I would make a return visit to the Byzantine/Romanesque church of Saint Saviour in Chora, Istanbul. Along with the Hagia Sophia, the church has very recently been reconverted into a mosque, despite condemnation from Greek and Protestant Christians in Turkey. Saint Saviour in Chora is famous for its interior, which is decorated with an extensive series of mosaics for the Palaeologan Renaissance. Among some of the oldest surviving Christian mosaics, they were rediscovered and restored when the building was secularised as a museum in the 1940s. There is debate as to whether the iconography, style and composition of the church’s mosaics provided a crucial model for painters of the early Italian Renaissance period such as Cimabue, Giotto and Memmi. There is a startling similarity between these Byzantine depictions of the journey to Bethlehem, the life of the Virgin and the Anastasis and the paintings of Giotto.
Would you make any special stops?
Travelling overland in the comfort of our Jaguar Sovereign, a stop off in Vienna would be a must. It’s the home of my best man Simon, his Austrian wife Christine and their family. We could enjoy a Kapuziner and a croissant in my favourite coffee house, Café Landtmann, while contemplating the siege of the city by the Ottomans in 1683. Both these café delicacies are legacies of the routing of the Ottoman forces when the Capuchin Franciscan, Marco d’Aviano, made milky coffee from the bitter beans left behind by the invading armies.
Who would be your travelling companions?
My wife Melissa would be driving the Jag. She is from Texas which accounts for her love of driving over long distances. My daughter Grace is a student of history of art so she could provided the guided tour.

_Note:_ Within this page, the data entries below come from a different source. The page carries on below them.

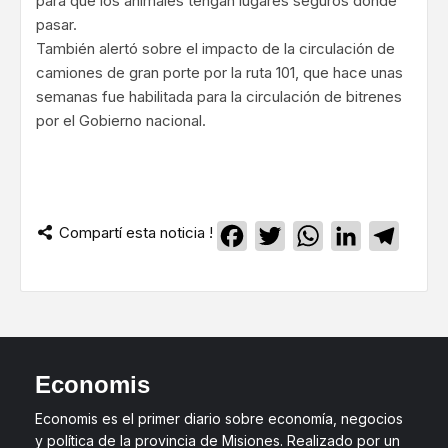
para que los animales tengan lugares seguros donde
pasar.
También alertó sobre el impacto de la circulación de
camiones de gran porte por la ruta 101, que hace unas
semanas fue habilitada para la circulación de bitrenes
por el Gobierno nacional.
Compartí esta noticia !
Facebook
Twitter
WhatsApp
LinkedIn
Teleg
Economis
Economis es el primer diario sobre economía, negocios
y política de la provincia de Misiones. Realizado por un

You can transplant your favourite restaurant onto the route. What is it?
We would ask Anna and Nevio, owners of our favourite local caff Pellicci’s (established 1900) to pack a hamper full of their simple and sustaining Italian dishes – chicken escalopes, their mamma’s special meatballs and cannelloni. A big Thermos
of strong east London tea for refreshment.
Camp under the stars, or find a church hall to sleep in?
Stopping off in Hungary, we’d need to find the real-life equivilent of Wes Anderson’s Grand Budapest Hotel. My daughter is a huge fan of his films and none of us can stand the absurd idea of camping.
Which books would you take?
The novelist and travel writer Jan Morris conjures up the frighteningly palpable prescence of a non-specific oriental capital through its strange traditions and rituals in her novel Hav. The 19th-century French romantic writer Pierre Loti goes even further. His descriptions of the sounds, sights and fragrance of the exotic plunge modern readers into a florid realm at odds with current literary taste. Loti lived in the Fatih district of Constantinople. His former house is now a tearoom with views over the Golden Horn.
What Bible or religious verse would you ponder as you walked?
Twiddling the car radio dial would help to mark our passage from west to east as the airwaves broadcasting Bach Masses gradualy fade away to be filled with recitations of Quranic verse and the call to prayer.
What’s your go-to prayer?
I once bought my daughter Grace a book of the graces for the various Oxbridge colleges. I’d hope she might memorise these en route in readiness for blessing the kebabs.
What’s your favourite eating dish?
Turkish food is a wonder. Always fresh and delicious and available everywhere in Istanbul. I was disappointed to hear that the local council was getting rid of the brightly coloured bobbing boats in the Golden Horn from which one could buy a hot grilled fish in French bread. The rooftop restaurant Hamdi is perenially popular with Istanbulus. It has a fantastic view over the Galata Bridge and their smart waiters serve some of the best meze in city.
What singalong keeps up the spirits?
“Istanbul (not Constantinople)” would be a popular tune to sing en route. The They Might be Giants version is a favourite.
You’re allowed one luxury in your bag. What is it?
Caviar is much more affordable in Istanbul. I’d load up the ice box with a selection from one of the more reputable sellers in the Spice Bazaar before the home journey. We knew our caviar man could be trusted to have decent produce because he had pictures of himself with his arm round Bernie Ecclestone and Mickey Rourke up on his stall.
What would you miss most about ordinary life?
Our Scottie dog Dr Watson, who would have to stay at home in London. The Istanbul climate wouldn’t agree with him. Neither would the local street dogs.